Here is an edited version of that interview in which the executives describe what's next for Ahold, and many of the reasons behind expansion strategies that have largely played out.
SN: Could you give an assessment of where you see each of Ahold's U.S. divisions going?
Robert Zwartendijk: We face a number of challenges with the mergers we have arranged. With Finast and Tops, they're adjacent geographically. But Finast has its own distribution center, Tops has its own distribution center, they both still have their own MIS systems. So we first have to merge MIS systems so we speak a common language, and then see what we're going to do with those two distribution centers. Are we going to keep them separate, with fast and slow on the whole assortment, or are we going to make a consolidated picture? So we are looking at that, which will be quite a challenge.

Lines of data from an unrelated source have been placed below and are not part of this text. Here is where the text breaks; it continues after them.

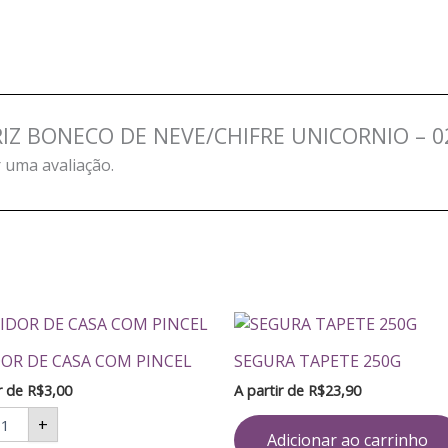
NARIZ BONECO DE NEVE/CHIFRE UNICORNIO – 
 uma avaliação.
RIDOR
E
OR DE CASA COM PINCEL
SEGURA TAPETE 250G
SA
OM
ir de
R$
3,00
A partir de
R$
23,90
NCEL
antidade
+
Adicionar ao carrinho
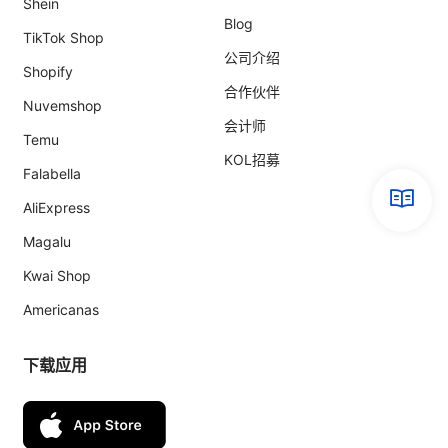
Shein
Blog
TikTok Shop
公司介绍
Shopify
合作伙伴
Nuvemshop
会计师
Temu
KOL招募
Falabella
AliExpress
Magalu
Kwai Shop
Americanas
下载应用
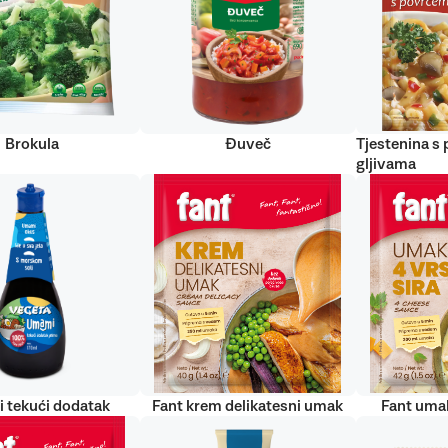
Brokula
Đuveč
Tjestenina s
gljivama
 tekući dodatak
Fant krem delikatesni umak
Fant umak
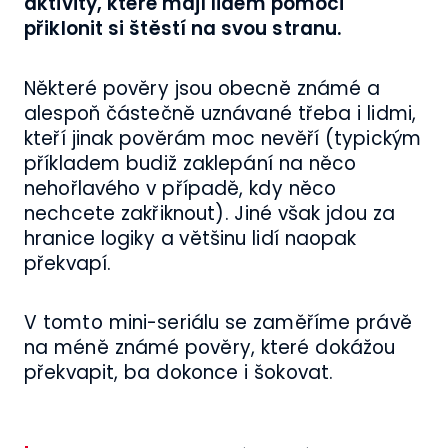
aktivity, které mají lidem pomoci
přiklonit si štěstí na svou stranu.
Některé pověry jsou obecně známé a
alespoň částečně uznávané třeba i lidmi,
kteří jinak pověrám moc nevěří (typickým
příkladem budiž zaklepání na něco
nehořlavého v případě, kdy něco
nechcete zakřiknout). Jiné však jdou za
hranice logiky a většinu lidí naopak
překvapí.
V tomto mini-seriálu se zaměříme právě
na méně známé pověry, které dokážou
překvapit, ba dokonce i šokovat.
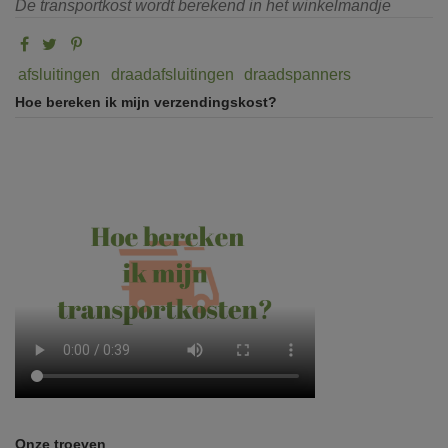
De transportkost wordt berekend in het winkelmandje
afsluitingen
draadafsluitingen
draadspanners
Hoe bereken ik mijn verzendingskost?
Onze troeven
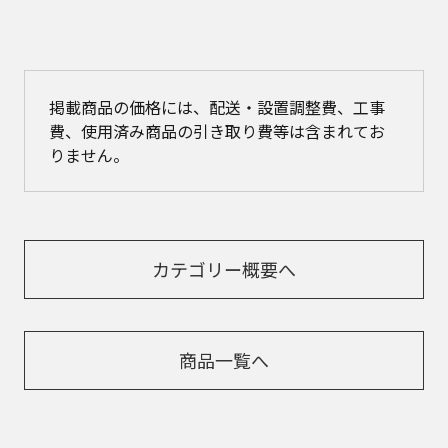
掲載商品の価格には、配送・設置調整費、工事
費、使用済み商品の引き取り費等は含まれてお
りません。
カテゴリー概要へ
商品一覧へ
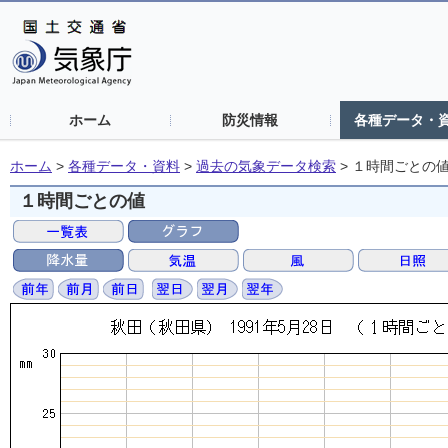
ホーム
防災情報
各種データ・
ホーム
>
各種データ・資料
>
過去の気象データ検索
>
１時間ごとの
１時間ごとの値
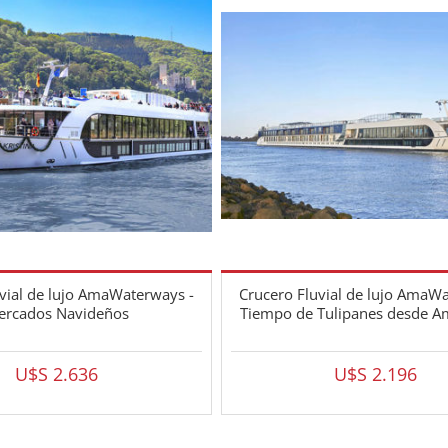
vial de lujo AmaWaterways -
Crucero Fluvial de lujo AmaW
ercados Navideños
Tiempo de Tulipanes desde 
U$S 2.636
U$S 2.196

At the same time, we're looking at the headquarters. We had a headquarters in Cleveland [for Finast] and we had one in Buffalo [for Tops].
Since Tops' Buffalo headquarters has taken over, that will be the main office [for the division], and there will be a regional office in Cleveland. So you're looking at evaluating all the people we will need to run the Tops [division]. A number of them will be going to Buffalo, and a small staff will stay in Cleveland. We are going through this as we speak, and I think that will all be finished in the next month or so. By that time, we also will have the systems merged.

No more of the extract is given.